▶ **What to do**
Find the line with "Senior Night 2005" in the records below. Copy it and every line after it, up to and including the line with "Latest Stories".

▶ **Provided records**
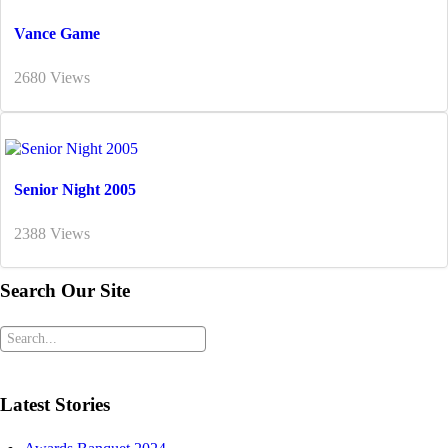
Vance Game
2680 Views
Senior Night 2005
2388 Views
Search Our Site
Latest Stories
...
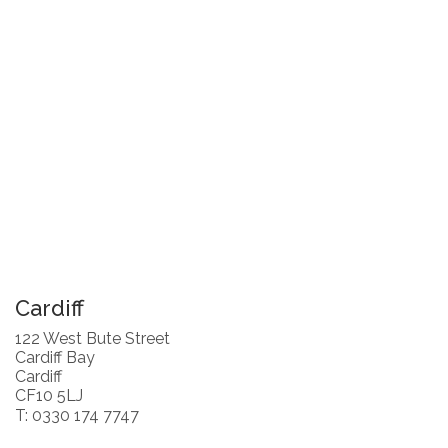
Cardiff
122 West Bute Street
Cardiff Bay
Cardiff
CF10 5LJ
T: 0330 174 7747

▶ **Exercise result**
Senior Night 2005
2388 Views
Search Our Site
Latest Stories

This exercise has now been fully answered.